> _AIM OF THE EXERCISE_:
Somewhere below is a line with "Sitemizde yer alan bilgilerin doğruluğu ne" and, later, a line with "arabulucu ya da"; repeat those two lines and all the lines between them, exactly as they are.
*** Opening of RECORDS TO USE ***
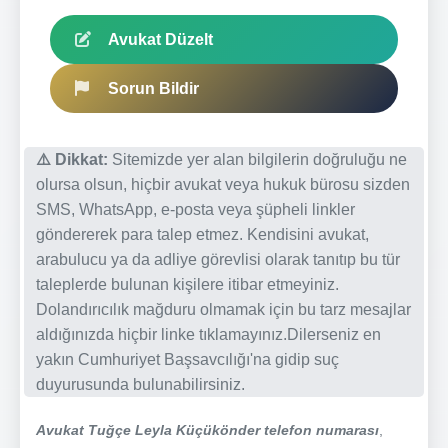
Avukat Düzelt
Sorun Bildir
⚠️ Dikkat:
Sitemizde yer alan bilgilerin doğruluğu ne
olursa olsun, hiçbir avukat veya hukuk bürosu sizden
SMS, WhatsApp, e-posta veya şüpheli linkler
göndererek para talep etmez. Kendisini avukat,
arabulucu ya da adliye görevlisi olarak tanıtıp bu tür
taleplerde bulunan kişilere itibar etmeyiniz.
Dolandırıcılık mağduru olmamak için bu tarz mesajlar
aldığınızda hiçbir linke tıklamayınız.Dilerseniz en
yakın Cumhuriyet Başsavcılığı'na gidip suç
duyurusunda bulunabilirsiniz.
Avukat Tuğçe Leyla Küçükönder telefon numarası
,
*** Close of RECORDS TO USE ***
> _RESULT OF THE TASK_:
Sitemizde yer alan bilgilerin doğruluğu ne
olursa olsun, hiçbir avukat veya hukuk bürosu sizden
SMS, WhatsApp, e-posta veya şüpheli linkler
göndererek para talep etmez. Kendisini avukat,
arabulucu ya da adliye görevlisi olarak tanıtıp bu tür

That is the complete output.